**DATA FOR THIS EXERCISE**
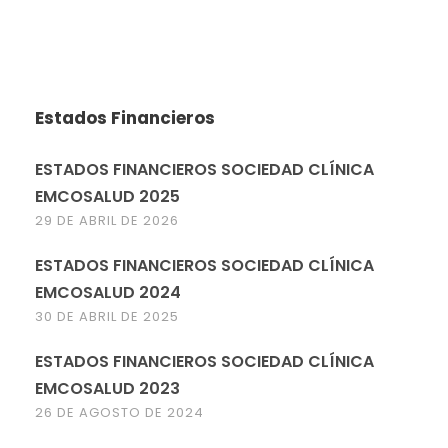
Estados Financieros
ESTADOS FINANCIEROS SOCIEDAD CLÍNICA
EMCOSALUD 2025
29 DE ABRIL DE 2026
ESTADOS FINANCIEROS SOCIEDAD CLÍNICA
EMCOSALUD 2024
30 DE ABRIL DE 2025
ESTADOS FINANCIEROS SOCIEDAD CLÍNICA
EMCOSALUD 2023
26 DE AGOSTO DE 2024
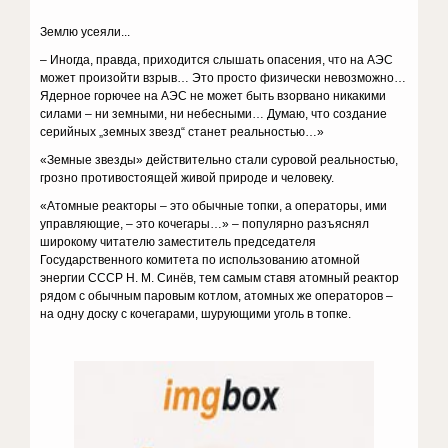
Землю усеяли...
– Иногда, правда, приходится слышать опасения, что на АЭС
может произойти взрыв… Это просто физически невозможно…
Ядерное горючее на АЭС не может быть взорвано никакими
силами – ни земными, ни небесными… Думаю, что создание
серийных „земных звезд“ станет реальностью…»
«Земные звезды» действительно стали суровой реальностью,
грозно противостоящей живой природе и человеку.
«Атомные реакторы – это обычные топки, а операторы, ими
управляющие, – это кочегары…» – популярно разъяснял
широкому читателю заместитель председателя
Государственного комитета по использованию атомной
энергии СССР Н. М. Синёв, тем самым ставя атомный реактор
рядом с обычным паровым котлом, атомных же операторов –
на одну доску с кочегарами, шурующими уголь в топке.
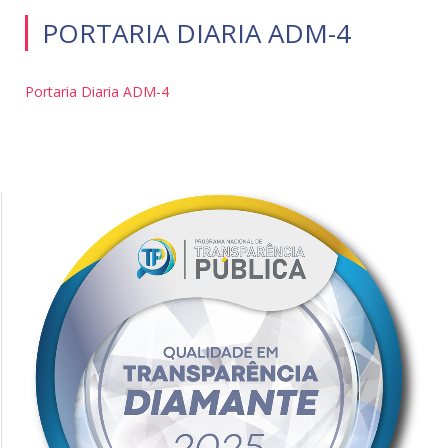
PORTARIA DIARIA ADM-4
Portaria Diaria ADM-4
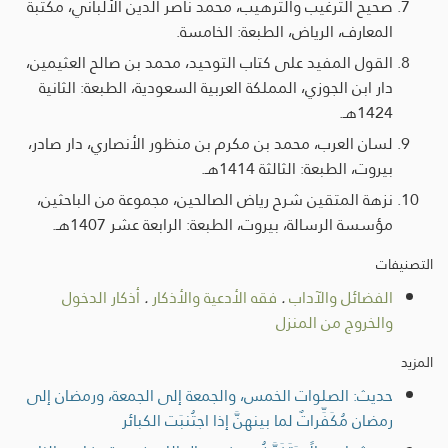
صحيح الترغيب والترهيب، محمد ناصر الدين الألباني، مكتبة
المعارف، الرياض، الطبعة: الخامسة.
القول المفيد على كتاب التوحيد، محمد بن صالح العثيمين،
دار ابن الجوزي، المملكة العربية السعودية، الطبعة: الثانية
1424هـ.
لسان العرب، محمد بن مكرم بن منظور الأنصاري، دار صادر،
بيروت، الطبعة: الثالثة 1414هـ.
نزهة المتقين شرح رياض الصالحين، مجموعة من الباحثين،
مؤسسة الرسالة، بيروت، الطبعة: الرابعة عشر 1407هـ.
التصنيفات
الفضائل والآداب
.
فقه الأدعية والأذكار
.
أذكار الدخول
والخروج من المنزل
المزيد
حديث: الصلوات الخمس، والجمعة إلى الجمعة، ورمضان إلى
رمضان مُكَفِّراتٌ لما بينهنَّ إذا اجتُنبَت الكبائر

**WHAT IS BEING ASKED**
Show each line of the material holding "الطبعة".

**WRITTEN RESPONSE**
المعارف، الرياض، الطبعة: الخامسة.
دار ابن الجوزي، المملكة العربية السعودية، الطبعة: الثانية
بيروت، الطبعة: الثالثة 1414هـ.
مؤسسة الرسالة، بيروت، الطبعة: الرابعة عشر 1407هـ.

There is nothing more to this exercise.